Segment Start: LISTED RECORDS

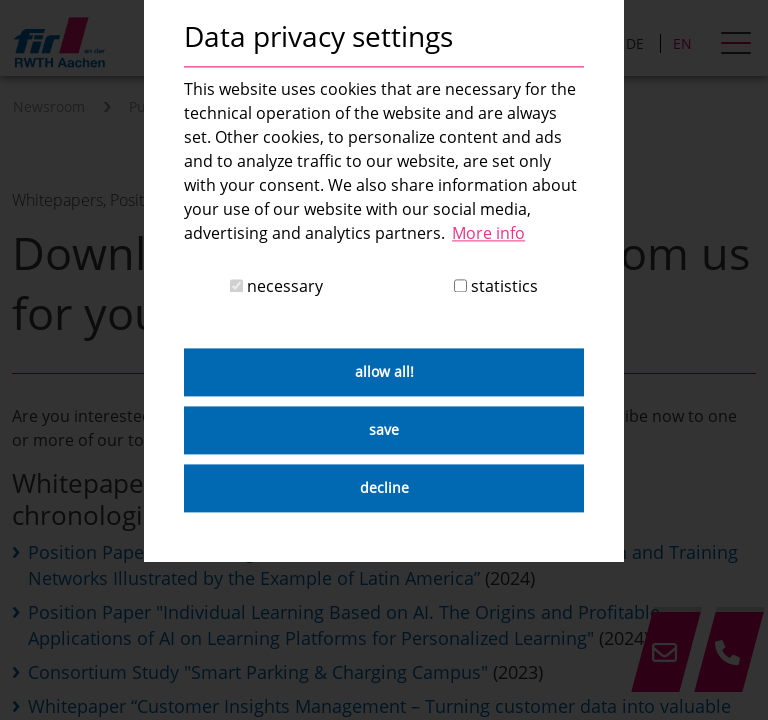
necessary (276, 287)
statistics (496, 287)
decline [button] (384, 488)
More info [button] (488, 233)
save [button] (384, 430)
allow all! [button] (384, 372)
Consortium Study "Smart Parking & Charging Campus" (258, 672)
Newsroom (49, 106)
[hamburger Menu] (738, 45)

Segment End: LISTED RECORDS

* _YOUR TASK_
Copy all lines from the entries that contain the word "button".

* _RESPONSE TO THE EXERCISE_
decline [button] (384, 488)
More info [button] (488, 233)
save [button] (384, 430)
allow all! [button] (384, 372)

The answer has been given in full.